■ **PROBLEM DETAILS**
The listing that follows must be retyped exactly, without its pictures.

■ **DATASET EXTRACT**
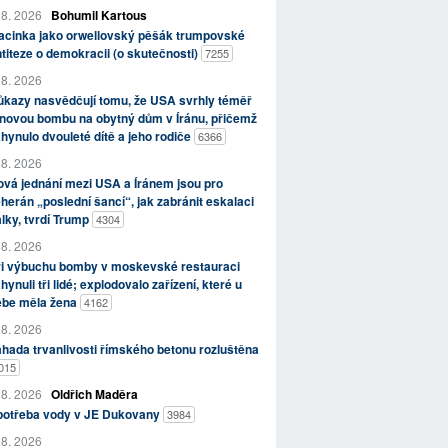
 8. 2026
Bohumil Kartous
acinka jako orwellovský pěšák trumpovské
titeze o demokracii (o skutečnosti)
7255
 8. 2026
kazy nasvědčují tomu, že USA svrhly téměř
novou bombu na obytný dům v Íránu, přičemž
hynulo dvouleté dítě a jeho rodiče
6366
 8. 2026
vá jednání mezi USA a Íránem jsou pro
herán „poslední šancí“, jak zabránit eskalaci
lky, tvrdí Trump
4304
 8. 2026
ři výbuchu bomby v moskevské restauraci
hynuli tři lidé; explodovalo zařízení, které u
ebe měla žena
4162
 8. 2026
hada trvanlivosti římského betonu rozluštěna
015
 8. 2026
Oldřich Maděra
potřeba vody v JE Dukovany
3984
 8. 2026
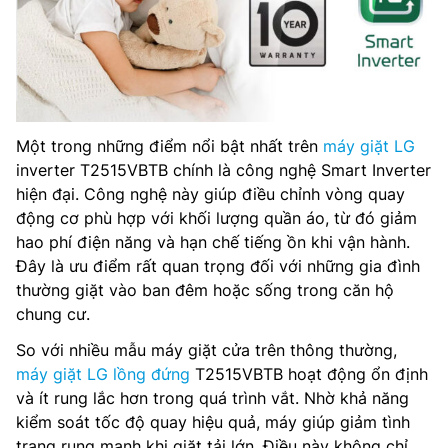
Một trong những điểm nổi bật nhất trên
máy giặt LG
inverter T2515VBTB chính là công nghệ Smart Inverter
hiện đại. Công nghệ này giúp điều chỉnh vòng quay
động cơ phù hợp với khối lượng quần áo, từ đó giảm
hao phí điện năng và hạn chế tiếng ồn khi vận hành.
Đây là ưu điểm rất quan trọng đối với những gia đình
thường giặt vào ban đêm hoặc sống trong căn hộ
chung cư.
So với nhiều mẫu máy giặt cửa trên thông thường,
máy giặt LG lồng đứng
T2515VBTB hoạt động ổn định
và ít rung lắc hơn trong quá trình vắt. Nhờ khả năng
kiểm soát tốc độ quay hiệu quả, máy giúp giảm tình
trạng rung mạnh khi giặt tải lớn. Điều này không chỉ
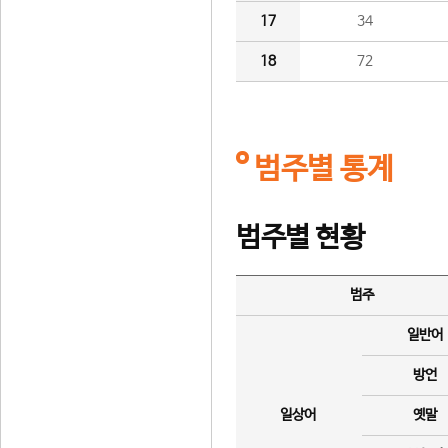
17
34
18
72
범주별 통계
범주별 현황
범주
일반어
방언
일상어
옛말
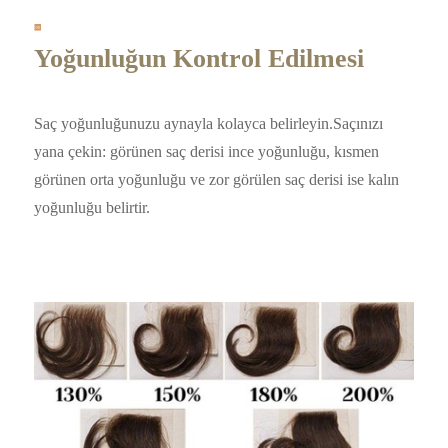
Yoğunluğun Kontrol Edilmesi
Saç yoğunluğunuzu aynayla kolayca belirleyin.Saçınızı
yana çekin: görünen saç derisi ince yoğunluğu, kısmen
görünen orta yoğunluğu ve zor görülen saç derisi ise kalın
yoğunluğu belirtir.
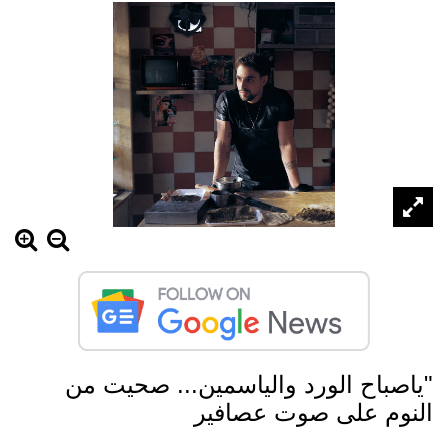
"ياصباح الورد والياسمين... صحيت من
النوم على صوت عصافير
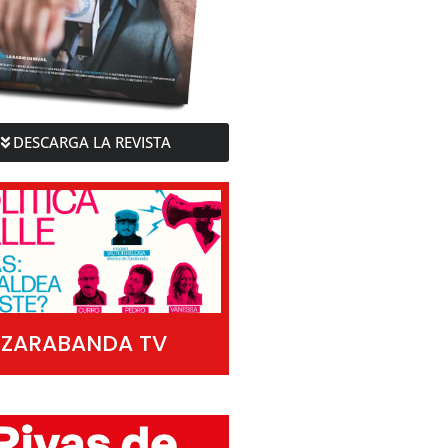
DESCARGA LA REVISTA
ZARABANDA TV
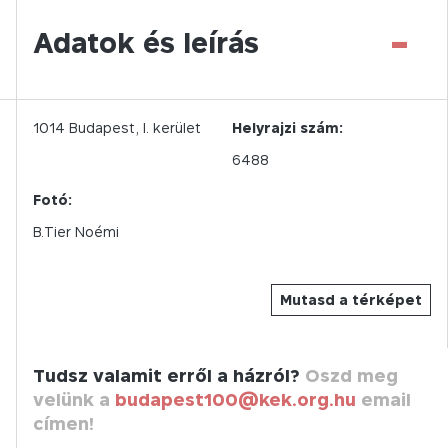
-
Adatok és leírás
1014
Budapest,
I.
kerület
Helyrajzi szám:
6488
Fotó:
B.Tier Noémi
Mutasd a térképet
Tudsz valamit erről a házról?
Oszd meg
velünk a
budapest100@kek.org.hu
email
címen!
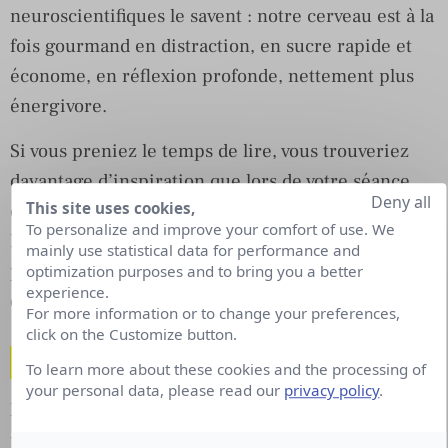
neuroscientifiques le savent : notre cerveau est à la
fois gourmand en distraction, en sucre rapide et
économe, en réflexion profonde, nettement plus
énergivore.
Si vous preniez le temps de lire, vous trouveriez
davantage d’inspiration que lors de votre séance
Deny all
This site uses cookies,
quotidienne de brainstorming avec vos équipes.
To personalize and improve your comfort of use. We
Normal ! Lorsque notre cerveau n’est pas distrait
mainly use statistical data for performance and
par le flot continu de sollicitations éphémères (et
optimization purposes and to bring you a better
experience.
digitales), il a le temps de réfléchir.
For more information or to change your preferences,
click on the Customize button.
Et réfléchir à quoi exactement ?
To learn more about these cookies and the processing of
your personal data, please read our
privacy policy
.
Nous vous proposons d’adopter une posture zen
pour effectuer un reload. Pour considérer que tout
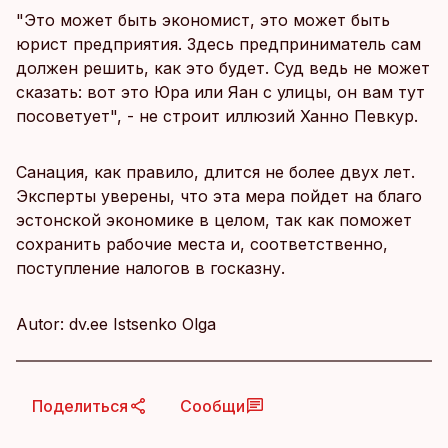
"Это может быть экономист, это может быть
юрист предприятия. Здесь предприниматель сам
должен решить, как это будет. Суд ведь не может
сказать: вот это Юра или Яан с улицы, он вам тут
посоветует", - не строит иллюзий Ханно Певкур.
Санация, как правило, длится не более двух лет.
Эксперты уверены, что эта мера пойдет на благо
эстонской экономике в целом, так как поможет
сохранить рабочие места и, соответственно,
поступление налогов в госказну.
Autor: dv.ee Istsenko Olga
Поделиться
Сообщи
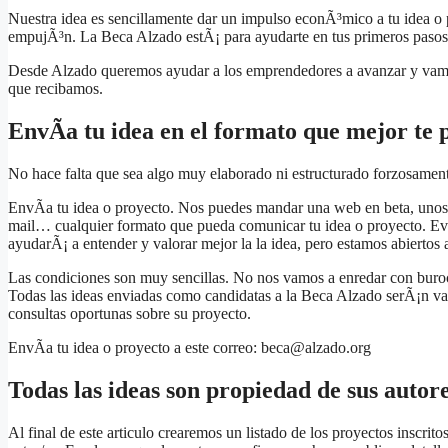
Nuestra idea es sencillamente dar un impulso econÃ³mico a tu idea o
empujÃ³n. La Beca Alzado estÃ¡ para ayudarte en tus primeros pasos. S
Desde Alzado queremos ayudar a los emprendedores a avanzar y vamos 
que recibamos.
EnvÃ­a tu idea en el formato que mejor te 
No hace falta que sea algo muy elaborado ni estructurado forzosamen
EnvÃ­a tu idea o proyecto. Nos puedes mandar una web en beta, unos 
mail… cualquier formato que pueda comunicar tu idea o proyecto. E
ayudarÃ¡ a entender y valorar mejor la la idea, pero estamos abiertos 
Las condiciones son muy sencillas. No nos vamos a enredar con burocr
Todas las ideas enviadas como candidatas a la Beca Alzado serÃ¡n val
consultas oportunas sobre su proyecto.
EnvÃ­a tu idea o proyecto a este correo: beca@alzado.org
Todas las ideas son propiedad de sus autor
Al final de este articulo crearemos un listado de los proyectos inscrit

■ **COMPLETED EXERCISE**
 8. 2026
Bohumil Kartous
acinka jako orwellovský pěšák trumpovské
titeze o demokracii (o skutečnosti)
7255
 8. 2026
kazy nasvědčují tomu, že USA svrhly téměř
novou bombu na obytný dům v Íránu, přičemž
hynulo dvouleté dítě a jeho rodiče
6366
 8. 2026
vá jednání mezi USA a Íránem jsou pro
herán „poslední šancí“, jak zabránit eskalaci
lky, tvrdí Trump
4304
 8. 2026
ři výbuchu bomby v moskevské restauraci
hynuli tři lidé; explodovalo zařízení, které u
ebe měla žena
4162
 8. 2026
hada trvanlivosti římského betonu rozluštěna
015
 8. 2026
Oldřich Maděra
potřeba vody v JE Dukovany
3984
 8. 2026
Một trong những điểm nổi bật nhất trên
máy giặt LG
inverter T2515VBTB chính là công nghệ Smart Inverter
hiện đại. Công nghệ này giúp điều chỉnh vòng quay
động cơ phù hợp với khối lượng quần áo, từ đó giảm
hao phí điện năng và hạn chế tiếng ồn khi vận hành.
Đây là ưu điểm rất quan trọng đối với những gia đình
thường giặt vào ban đêm hoặc sống trong căn hộ
chung cư.
So với nhiều mẫu máy giặt cửa trên thông thường,
máy giặt LG lồng đứng
T2515VBTB hoạt động ổn định
và ít rung lắc hơn trong quá trình vắt. Nhờ khả năng
kiểm soát tốc độ quay hiệu quả, máy giúp giảm tình
trạng rung mạnh khi giặt tải lớn. Điều này không chỉ
17
34
18
72
범주별 통계
범주별 현황
범주
일반어
방언
일상어
옛말
Yoğunluğun Kontrol Edilmesi
Saç yoğunluğunuzu aynayla kolayca belirleyin.Saçınızı
yana çekin: görünen saç derisi ince yoğunluğu, kısmen
görünen orta yoğunluğu ve zor görülen saç derisi ise kalın
yoğunluğu belirtir.
"ياصباح الورد والياسمين... صحيت من
النوم على صوت عصافير
DESCARGA LA REVISTA
ZARABANDA TV
-
Adatok és leírás
1014
Budapest,
I.
kerület
Helyrajzi szám:
6488
Fotó:
B.Tier Noémi
Mutasd a térképet
Tudsz valamit erről a házról?
Oszd meg
velünk a
budapest100@kek.org.hu
email
címen!
neuroscientifiques le savent : notre cerveau est à la
fois gourmand en distraction, en sucre rapide et
économe, en réflexion profonde, nettement plus
énergivore.
Si vous preniez le temps de lire, vous trouveriez
davantage d’inspiration que lors de votre séance
Deny all
This site uses cookies,
quotidienne de brainstorming avec vos équipes.
To personalize and improve your comfort of use. We
Normal ! Lorsque notre cerveau n’est pas distrait
mainly use statistical data for performance and
par le flot continu de sollicitations éphémères (et
optimization purposes and to bring you a better
experience.
digitales), il a le temps de réfléchir.
For more information or to change your preferences,
click on the Customize button.
Et réfléchir à quoi exactement ?
To learn more about these cookies and the processing of
your personal data, please read our
privacy policy
.
Nous vous proposons d’adopter une posture zen
pour effectuer un reload. Pour considérer que tout
"Это может быть экономист, это может быть
юрист предприятия. Здесь предприниматель сам
должен решить, как это будет. Суд ведь не может
сказать: вот это Юра или Яан с улицы, он вам тут
посоветует", - не строит иллюзий Ханно Певкур.
Санация, как правило, длится не более двух лет.
Эксперты уверены, что эта мера пойдет на благо
эстонской экономике в целом, так как поможет
сохранить рабочие места и, соответственно,
поступление налогов в госказну.
Autor: dv.ee Istsenko Olga
Поделиться
Сообщи
Nuestra idea es sencillamente dar un impulso econÃ³mico a tu idea o
empujÃ³n. La Beca Alzado estÃ¡ para ayudarte en tus primeros pasos. S
Desde Alzado queremos ayudar a los emprendedores a avanzar y vamos 
que recibamos.
EnvÃ­a tu idea en el formato que mejor te 
No hace falta que sea algo muy elaborado ni estructurado forzosamen
EnvÃ­a tu idea o proyecto. Nos puedes mandar una web en beta, unos 
mail… cualquier formato que pueda comunicar tu idea o proyecto. E
ayudarÃ¡ a entender y valorar mejor la la idea, pero estamos abiertos 
Las condiciones son muy sencillas. No nos vamos a enredar con burocr
Todas las ideas enviadas como candidatas a la Beca Alzado serÃ¡n val
consultas oportunas sobre su proyecto.
EnvÃ­a tu idea o proyecto a este correo: beca@alzado.org
Todas las ideas son propiedad de sus autor
Al final de este articulo crearemos un listado de los proyectos inscrit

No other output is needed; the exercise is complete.